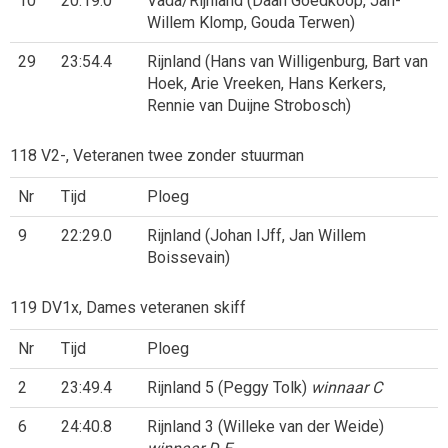
10
20:19.0
Vada/Rijnland (Daan Goedkoop, Jan-
Willem Klomp, Gouda Terwen)
29
23:54.4
Rijnland (Hans van Willigenburg, Bart van
Hoek, Arie Vreeken, Hans Kerkers,
Rennie van Duijne Strobosch)
118 V2-, Veteranen twee zonder stuurman
Nr
Tijd
Ploeg
9
22:29.0
Rijnland (Johan IJff, Jan Willem
Boissevain)
119 DV1x, Dames veteranen skiff
Nr
Tijd
Ploeg
2
23:49.4
Rijnland 5 (Peggy Tolk)
winnaar C
6
24:40.8
Rijnland 3 (Willeke van der Weide)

:: Work task ::
Which of the lines above include the word "Rijnland"? Copy each of them.

:: Response to the task ::
Vada/Rijnland (Daan Goedkoop, Jan-
Rijnland (Hans van Willigenburg, Bart van
Rijnland (Johan IJff, Jan Willem
Rijnland 5 (Peggy Tolk)
Rijnland 3 (Willeke van der Weide)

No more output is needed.